Monday, January 29, 2018

A Few Thoughts On The Most Depressing Day Of The Year


It may not be official, but I am now calling the last Monday in January "The Most Depressing Day Of The Year." Well, at least in the northern hemisphere.

On this day I am feeling very tired and sick at heart. Some of this is personal, some of it is political, and some of it is the intersection of the personal and political, like my shitty New Jersey Transit commute. Sometimes when I get down I try to cheer myself up by watching old music videos and favorite sit-coms from my youth. Other days I steer into the depression and let it ride, and today is one of those days.

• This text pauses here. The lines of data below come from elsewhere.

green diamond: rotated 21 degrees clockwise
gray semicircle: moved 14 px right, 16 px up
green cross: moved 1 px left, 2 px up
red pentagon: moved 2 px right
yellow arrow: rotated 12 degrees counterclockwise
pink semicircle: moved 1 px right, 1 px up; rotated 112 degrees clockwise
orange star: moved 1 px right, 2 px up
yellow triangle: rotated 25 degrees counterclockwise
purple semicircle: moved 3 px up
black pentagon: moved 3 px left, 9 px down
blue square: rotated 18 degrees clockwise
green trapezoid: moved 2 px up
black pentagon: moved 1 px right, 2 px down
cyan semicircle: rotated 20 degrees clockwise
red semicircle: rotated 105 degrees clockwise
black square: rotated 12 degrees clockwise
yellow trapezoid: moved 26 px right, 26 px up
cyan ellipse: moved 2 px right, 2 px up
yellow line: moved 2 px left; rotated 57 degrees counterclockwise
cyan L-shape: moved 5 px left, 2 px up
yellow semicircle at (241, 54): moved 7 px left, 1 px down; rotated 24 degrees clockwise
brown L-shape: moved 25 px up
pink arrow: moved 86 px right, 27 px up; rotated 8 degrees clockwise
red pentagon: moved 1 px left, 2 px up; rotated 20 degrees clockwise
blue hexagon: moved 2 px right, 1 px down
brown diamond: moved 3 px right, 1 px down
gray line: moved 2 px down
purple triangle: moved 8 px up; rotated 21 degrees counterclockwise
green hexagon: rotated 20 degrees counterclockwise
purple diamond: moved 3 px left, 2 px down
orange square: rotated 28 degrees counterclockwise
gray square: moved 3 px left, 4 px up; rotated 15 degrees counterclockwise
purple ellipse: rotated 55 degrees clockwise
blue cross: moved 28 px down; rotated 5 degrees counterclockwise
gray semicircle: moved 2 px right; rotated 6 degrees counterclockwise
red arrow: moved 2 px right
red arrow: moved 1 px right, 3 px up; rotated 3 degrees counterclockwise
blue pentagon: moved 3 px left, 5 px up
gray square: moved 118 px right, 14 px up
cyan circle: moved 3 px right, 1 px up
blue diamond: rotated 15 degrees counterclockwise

As I sat in my grimy New Jersey Transit train today I was reading a book about the memory of the World War I in Great Britain. The author talked about how some of the battlefield monuments eschewed Christian imagery, mirroring how the war had shattered the faith of so many of its participants. While some may have sought a comforting narrative of redemption and heaven's reward, others could never believe in a God that would allow such senseless slaughter to occur.

For some reason, at the very moment I was reading that passage, a memory popped into my head. I remembered a road trip I took to from Omaha to Chicago during my senior year of high school. We left on a golden Saturday morning, and after my friend got into the car, I read aloud Carl Sandburg's poem "Chicago" to inaugurate our journey.

That memory suddenly made me extremely sad. The kind of person who did dorky, romantic, spontaneous things like that is dead. Life has made me harder, more cynical, and far less trusting. It's not a matter of wanting to restore that person, there really is no way to go back.

Then I remembered that there are places when the spirit of that person lives on, even though he is dead. In the classroom I am willing to put myself out there and be vulnerable and dorky, but not outside of the walls of that classroom when I am out of my house. I also remembered my children brought that out of me too. When my daughters got home today, about ten minutes after I arrived, I swept them up and smiled. I talked with them about their day and had one of my daughters read a book to me. She also insisted on talking in a robot voice. I played along, she laughed. On days like this such silly games are therapy.